__TASK TO CARRY OUT__
Throughout the records below, find each line holding "University" and copy it.

__PROVIDED RECORDS__
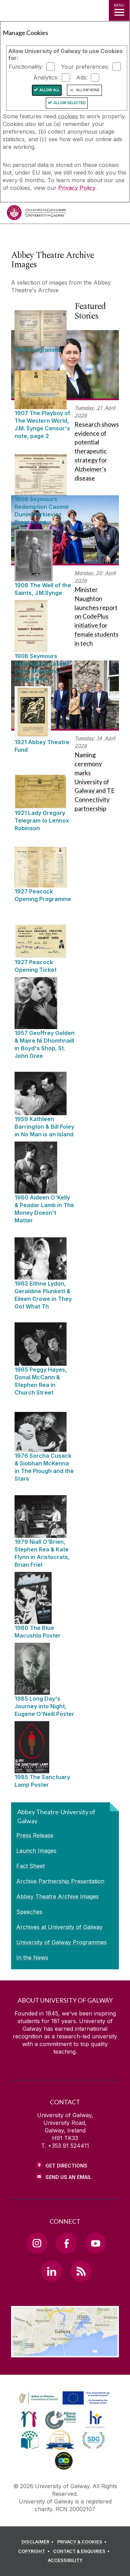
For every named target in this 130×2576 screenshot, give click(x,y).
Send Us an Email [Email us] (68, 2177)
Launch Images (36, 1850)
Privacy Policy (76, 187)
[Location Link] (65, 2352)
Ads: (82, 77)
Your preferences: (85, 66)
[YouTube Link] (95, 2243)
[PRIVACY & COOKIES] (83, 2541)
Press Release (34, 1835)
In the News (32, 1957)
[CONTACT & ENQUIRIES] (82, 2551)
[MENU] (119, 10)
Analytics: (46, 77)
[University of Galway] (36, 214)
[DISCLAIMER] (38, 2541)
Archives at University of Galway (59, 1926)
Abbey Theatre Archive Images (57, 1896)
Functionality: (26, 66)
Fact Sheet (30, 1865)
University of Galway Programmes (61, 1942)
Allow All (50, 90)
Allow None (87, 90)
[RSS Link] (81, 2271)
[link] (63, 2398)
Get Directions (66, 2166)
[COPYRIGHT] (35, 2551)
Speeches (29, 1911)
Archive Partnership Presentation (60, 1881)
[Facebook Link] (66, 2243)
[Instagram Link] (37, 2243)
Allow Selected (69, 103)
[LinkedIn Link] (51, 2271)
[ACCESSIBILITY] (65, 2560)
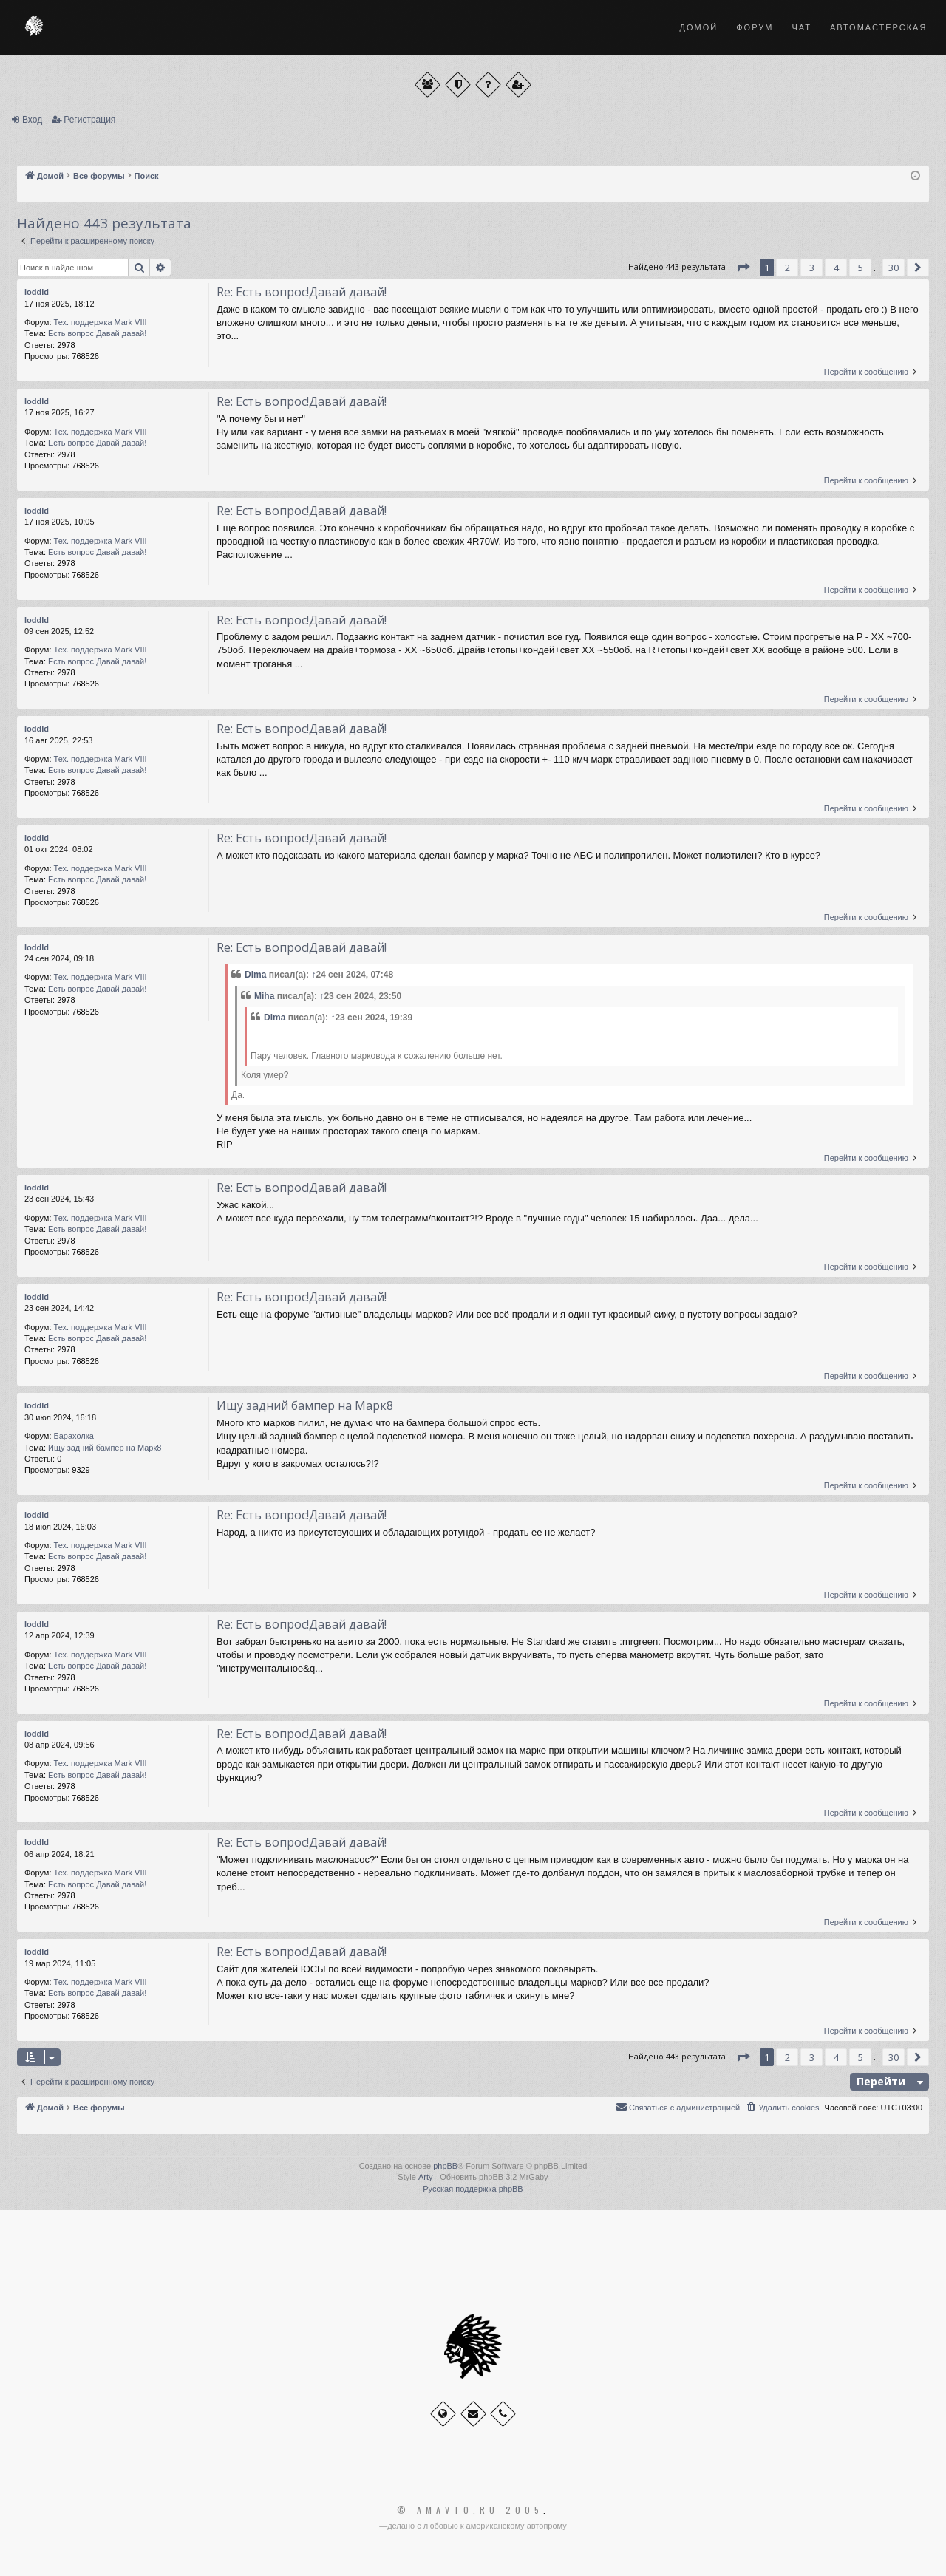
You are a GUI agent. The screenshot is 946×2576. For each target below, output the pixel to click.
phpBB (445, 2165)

__ANSWER TO THE EXERCISE__
[University of Galway] (36, 214)
Archives at University of Galway (59, 1926)
University of Galway Programmes (61, 1942)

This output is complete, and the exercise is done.